ML Lifecycle

Turbofan Predictive Maintenance

This repository implements a portfolio Machine Learning project for predictive maintenance on turbofan engine data. It demonstrates the full ML lifecycle end-to-end: training, deployment, monitoring, drift detection, and automated retraining — all runnable locally with Docker and Python. The focus is on lifecycle robustness and reproducibility, not squeezing the last decimals of accuracy.

Project Overview

Problem: predict Remaining Useful Life (RUL) / failure risk for turbofan engines.
Lifecycle stages: training, model serving, feedback collection, monitoring, drift detection, automated retraining.
Production-like aspects: microservices (BentoML), metrics (Prometheus), dashboards (Grafana), experiment tracking (MLflow), Docker Compose orchestration, local demo traffic generator.
Positioning: end-to-end ML eng/MLOps project, not state-of-the-art RUL. The project is thought to be fast, and run on any computer.
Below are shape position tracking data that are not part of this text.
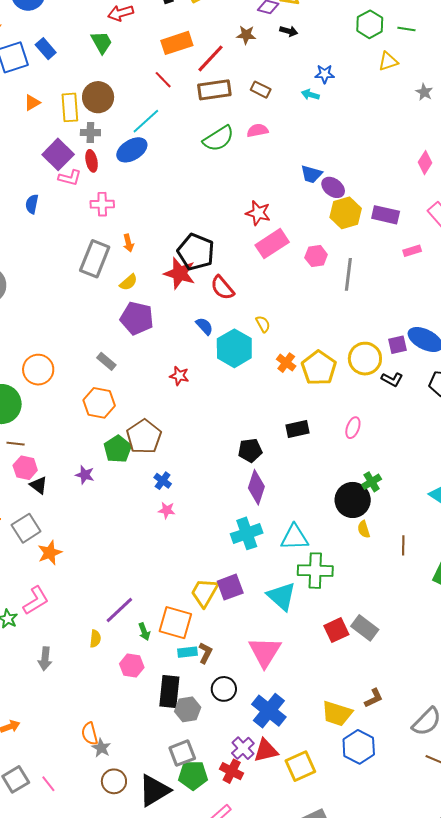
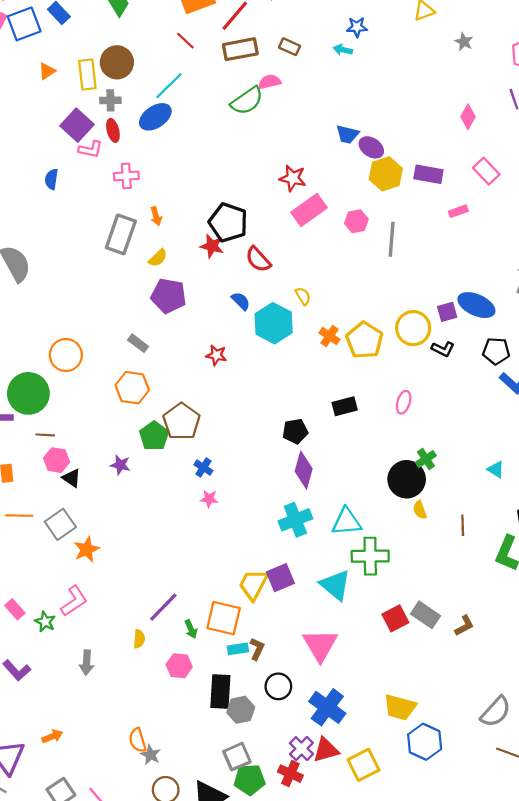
pink semicircle: (257, 130) -> (269, 82), moved
red star: (180, 273) -> (212, 246), size x0.7
brown L-shape: (374, 698) -> (464, 626), moved

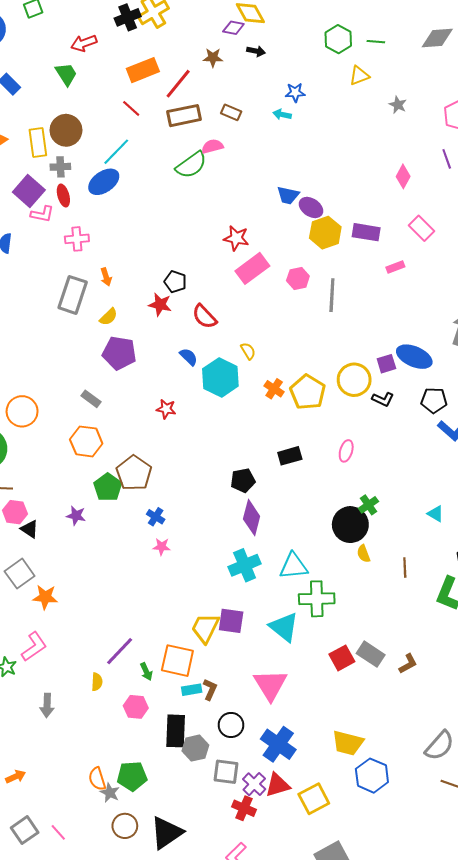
black pentagon: (228, 222) -> (175, 282), size x0.6
orange star: (87, 549) -> (45, 597), turned 30
purple square: (280, 578) -> (231, 621), turned 32
gray square: (237, 757) -> (226, 772), moved, turned 32
green pentagon: (249, 780) -> (132, 776), moved

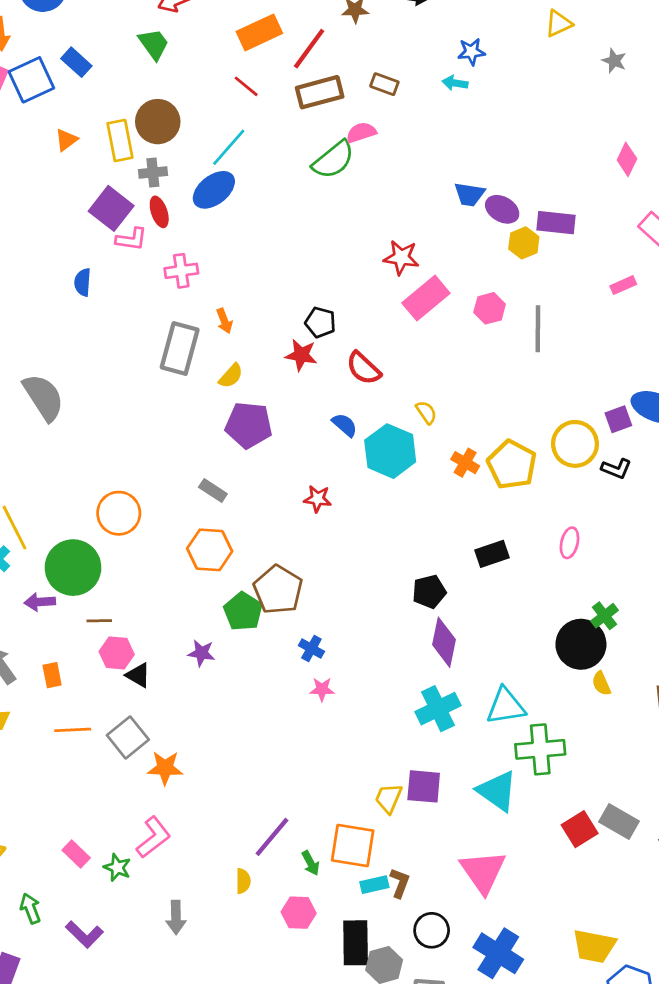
purple rectangle: (366, 232) -> (556, 223), moved
yellow hexagon: (325, 233) -> (524, 243), size x0.7
yellow trapezoid: (205, 628) -> (389, 798), size x0.7

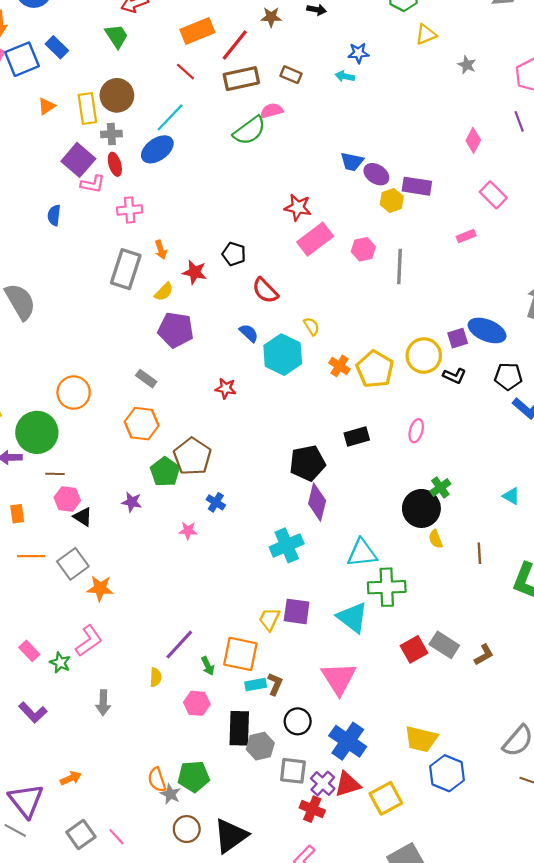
red star: (301, 355) -> (195, 272), moved
black pentagon: (429, 592) -> (307, 463), size x1.4
pink star: (322, 689) -> (188, 531), moved
cyan cross: (438, 709) -> (287, 545), moved

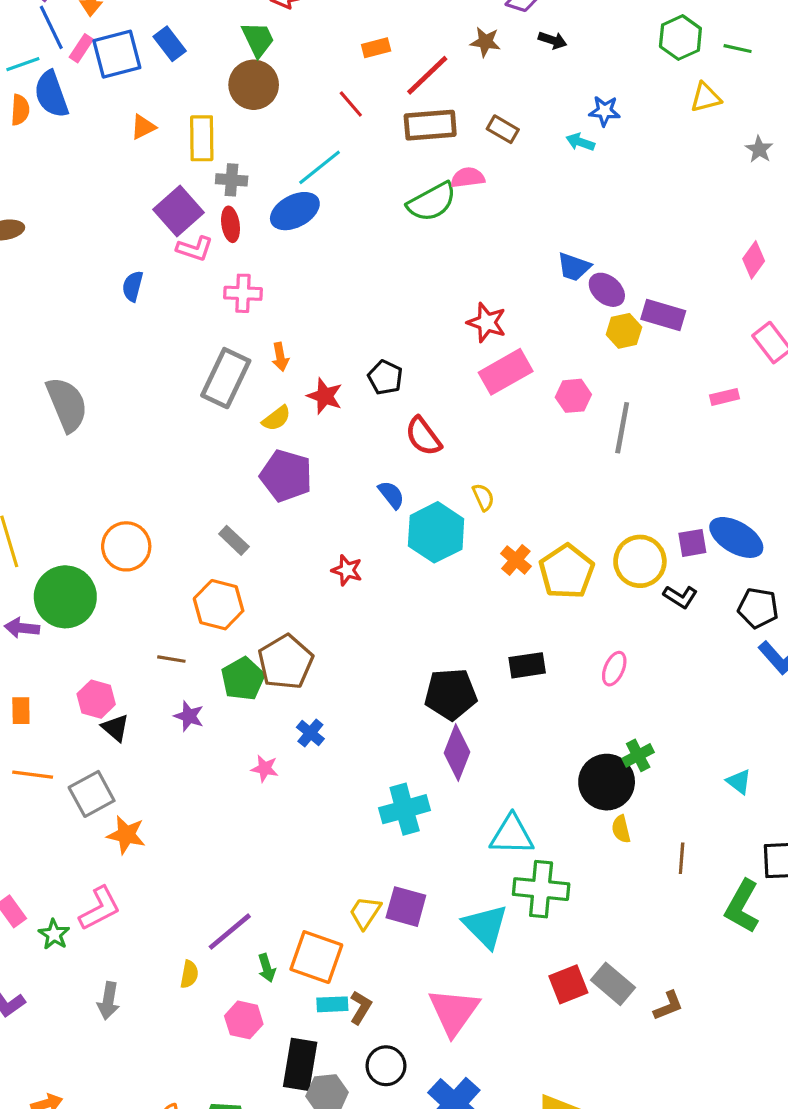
orange rectangle: (197, 31) -> (376, 48), size x0.6
brown circle: (117, 95) -> (254, 85), moved
brown line: (55, 474) -> (171, 659), moved

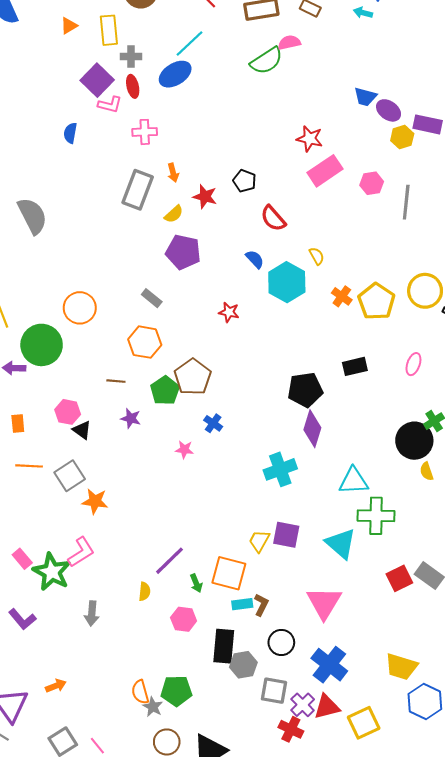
green star: (54, 934) -> (52, 572), size x1.8

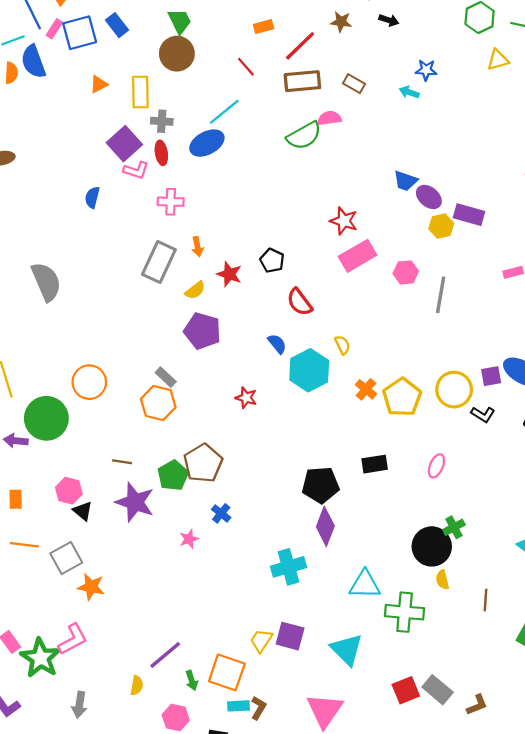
orange hexagon: (145, 342) -> (158, 403), moved
purple star: (131, 418) -> (135, 502), size x1.8
pink star: (184, 450) -> (189, 539), turned -30
green cross: (376, 516) -> (405, 612), moved

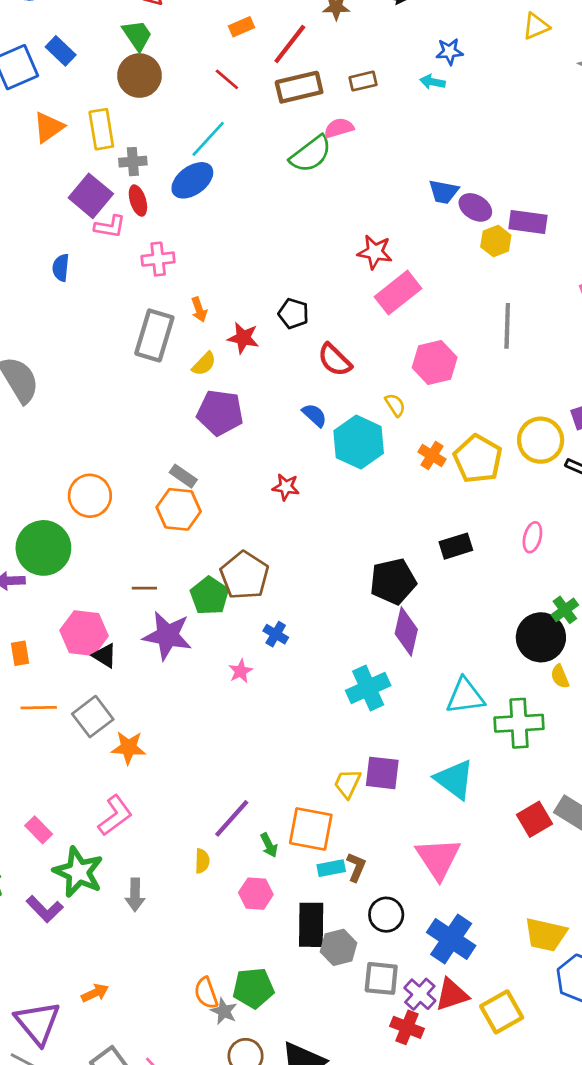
orange triangle: (99, 84) -> (49, 127), size x1.4
brown rectangle: (354, 84) -> (363, 81), turned -35
pink hexagon: (406, 272) -> (435, 362), moved, size x1.4
pink hexagon: (69, 491) -> (84, 633), size x1.4
green star: (40, 658) -> (78, 872), moved

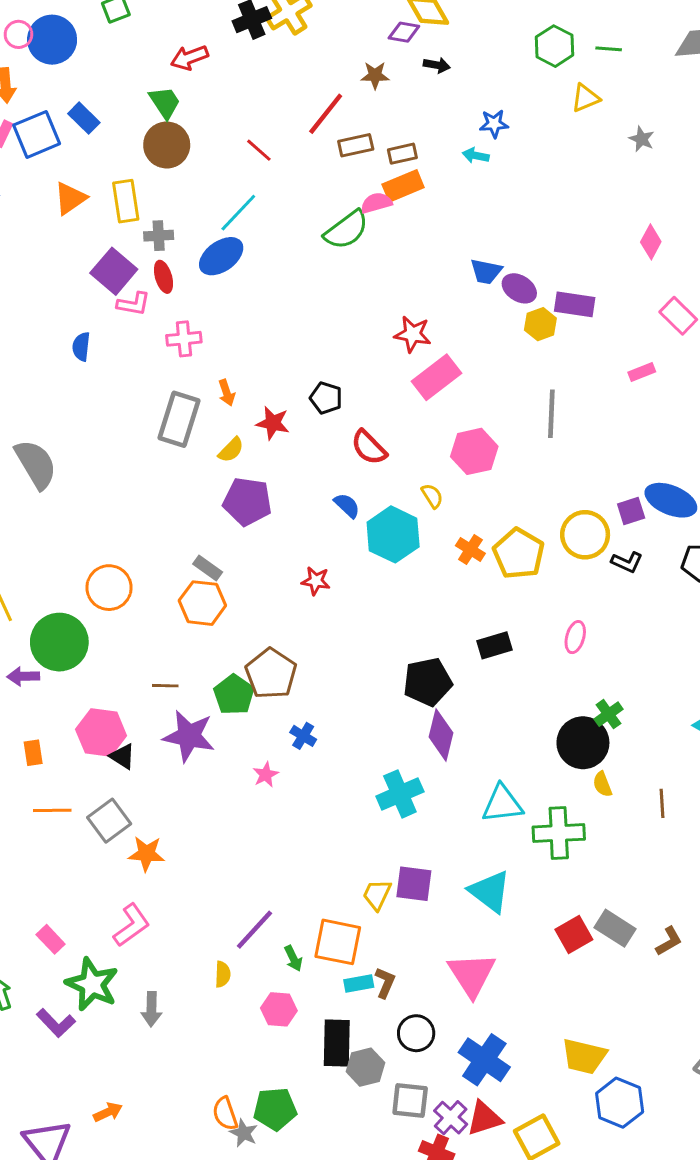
orange rectangle: (241, 27) -> (403, 186), moved, size x1.5
brown rectangle: (299, 87) -> (356, 145), moved, size x0.7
Not to produce competitive RUL predictions.
Code quality assurance: Tox, Mypy and Github Actions CI/CD.

System Architecture

flowchart TD
    %% User Layer
    Demo[Demo Users<br/>continuous_predict.py]
    
    %% API Services Layer
    PredAPI[Prediction API<br/>:3000]
    FeedAPI[Feedback API<br/>:3001]
    DriftAPI[Drift Detection<br/>:3003]
    RetrainAPI[Retraining Service<br/>:3004]
    
    %% Storage Layer
    FeedStore[(Feedback Store<br/>rul_feedback.jsonl)]
    ModelStore[(Model Store<br/>models/*.joblib)]
    
    %% External Services
    Monitor[Prometheus :9090<br/>Grafana :3002]
    MLflow[MLflow :5000]
    
    %% Main Flow
    Demo -->|HTTP requests| PredAPI
    PredAPI -->|predictions| FeedAPI
    FeedAPI --> FeedStore
    FeedStore --> DriftAPI
    DriftAPI -->|trigger| RetrainAPI
    RetrainAPI --> ModelStore
    ModelStore -.->|hot reload| PredAPI
    
    %% Monitoring
    DriftAPI -.-> Monitor
    Monitor -.-> DriftAPI
    
    %% Experiment Tracking
    RetrainAPI --> MLflow
    
    %% Styling - Much Stronger Colors
    classDef service fill:#1976d2,stroke:#0d47a1,color:#ffffff
    classDef storage fill:#f57c00,stroke:#e65100,color:#ffffff
    classDef external fill:#7b1fa2,stroke:#4a148c,color:#ffffff
    classDef user fill:#388e3c,stroke:#1b5e20,color:#ffffff
    
    class Demo user
    class PredAPI,FeedAPI,DriftAPI,RetrainAPI service
    class FeedStore,ModelStore storage
    class Monitor,MLflow external

Demo serves as simulating users calling prediction endpoints concurrently.
Serving: BentoML microservices for prediction, feedback, drift detection, and retraining.
Feedback: JSONL storage (in a file to simplify) and compute basic RUL stats.
Monitoring: Prometheus metrics from services + Grafana dashboards.
Drift detection: PSI/KS style feature drift metrics and RMSE deltas with model baseline; can trigger retraining.
Local-first: designed to run on a single machine via Docker Compose.

Tech Stack

Python (pydantic, pandas, numpy, scikit-learn)
Serving: BentoML
Monitoring: Prometheus + Grafana (pre-provisioned dashboards)
Experiment tracking: MLflow (for runs/metrics; not using Model Registry)
Orchestration: Docker & Docker Compose

Dashboards and explanations

Overview

Shows health of each service.
The number of predictions made and errors (generated from bad input in the demo script).
Each different color is a different trained model.
Vertical purple lines are retraining triggers.

Drift

Grafana dashboard (10 minutes) for drift metrics and retraining trigger.

Metrics

RMSE baseline: RMSE of the last minute prediction and the actual RUL vs baseline for the last trained model. Warning (orange line) triggers retraining.
KS: Kolmogorov-Smirnov statistic for feature drift (KS > 0.1). Warning (orange line) triggers retraining.
PSI: Percentage of features that have changed significantly (PSI > 0.1). Warning (orange line) triggers retraining.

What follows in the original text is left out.